In 1875, Sifton relocated to Manitoba, settling in Selkirk, and he became involved in the new province's political life. Sifton was twice elected to the Manitoba legislature, including in the 1879 provincial election as the Member of the Legislative Assembly for St. Clements, and served as the first Liberal Speaker of the body from February to December 1879, when he left the legislature. He was elected again as MLA in 1881 representing the new constituency of Brandon, however, he was defeated in his bid for re-election. He attempted to regain a seat in the 1886 election, but was defeated once again.

Sifton moved to Brandon, Manitoba, to take part in the town's land boom, but he suffered when the boom turned into a bust. He operated a large farm there and served two terms as reeve for the Rural Municipality of Cornwallis. After his 1886 defeat, he moved to California for two years. He eventually returned to Manitoba and filled a series of patronage positions, serving as deputy minister of public works in the government of Thomas Greenway and then as inspector of public institutions.

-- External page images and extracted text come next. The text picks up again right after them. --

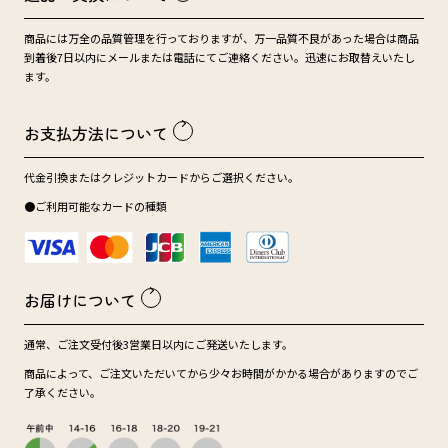
商品には万全の品質管理を行っておりますが、万一品質不良があった場合は商品
到着後7日以内にメールまたは電話にてご連絡ください。迅速にお取替えいたし
ます。
お支払方法について
代金引換またはクレジットカードからご選択ください。
●ご利用可能なカードの種類
お届けについて
通常、ご注文受付後3営業日以内にご発送いたします。
商品によって、ご注文いただいてから少々お時間がかかる場合がありますのでご
了承ください。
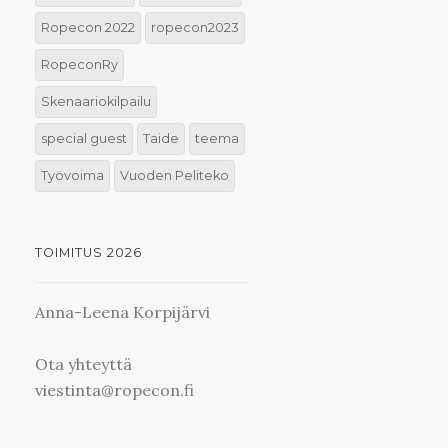
Ropecon 2022
ropecon2023
RopeconRy
Skenaariokilpailu
special guest
Taide
teema
Työvoima
Vuoden Peliteko
TOIMITUS 2026
Anna-Leena Korpijärvi
Ota yhteyttä
viestinta@ropecon.fi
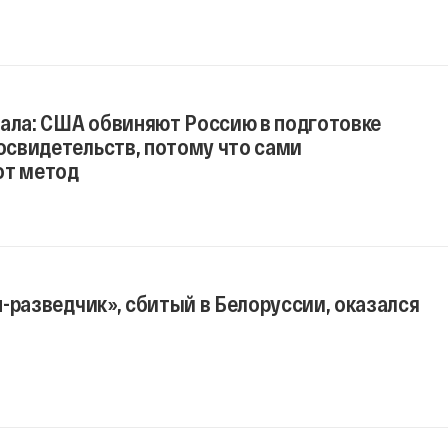
нала: США обвиняют Россию в подготовке
свидетельств, потому что сами
от метод
-разведчик», сбитый в Белоруссии, оказался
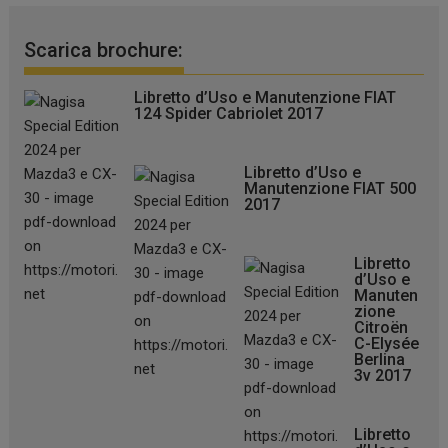
Scarica brochure:
Libretto d’Uso e Manutenzione FIAT
124 Spider Cabriolet 2017
Libretto d’Uso e
Manutenzione FIAT 500
2017
Libretto
d’Uso e
Manuten
zione
Citroën
C-Elysée
Berlina
3v 2017
Libretto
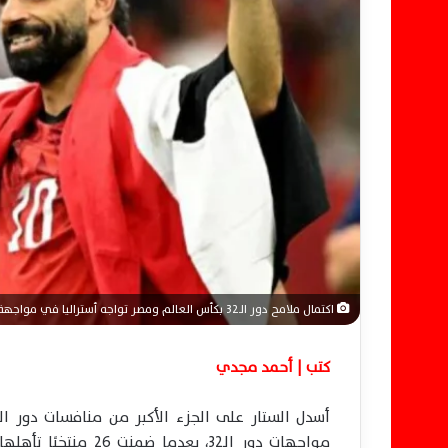
إ
ل
ك
ت
ر
و
ن
ي
ا
اكتمال ملامح دور الـ32 بكأس العالم ومصر تواجه أستراليا في مواجهة حاسمة
كتب | أحمد مجدي
أسدل الستار على الجزء الأكبر من منافسات دور 
مواجهات دور الـ32، ب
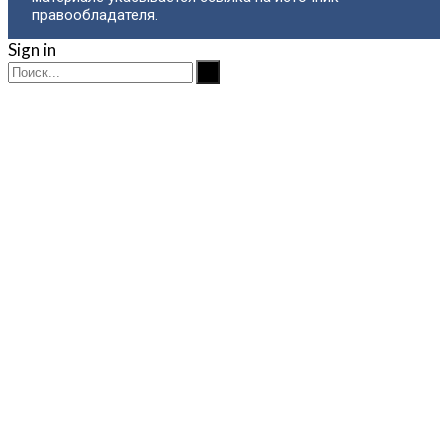
правообладателя.
Sign in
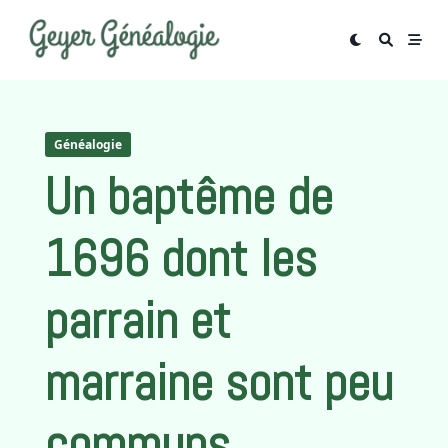
Skip
to
content
Généalogie
Un baptême de
1696 dont les
parrain et
marraine sont peu
communs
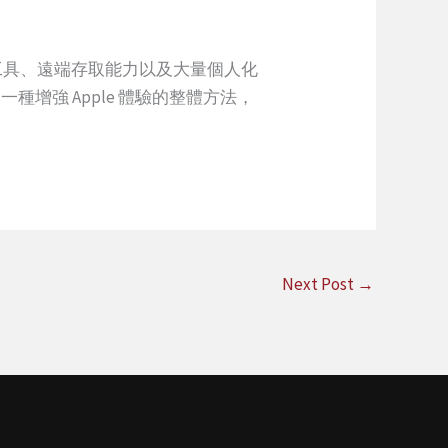
工具、遠端存取能力以及大量個人化
種增強 Apple 體驗的整體方法，
Next Post
→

In 1902, Sifton became vice-president of the Manitoba Free Press Company and subsequently served as its president. He was also a strong supporter of prohibition and advocated passage of the Canada Temperance Act.

One of his sons, Clifford Sifton, would be elected in the 1888 provincial election. He served as Attorney-General of Manitoba and education minister in the 1890s, and he would go on to have a successful career in federal politics under Sir Wilfrid Laurier. Another son, Arthur Sifton, would serve as Premier of Alberta.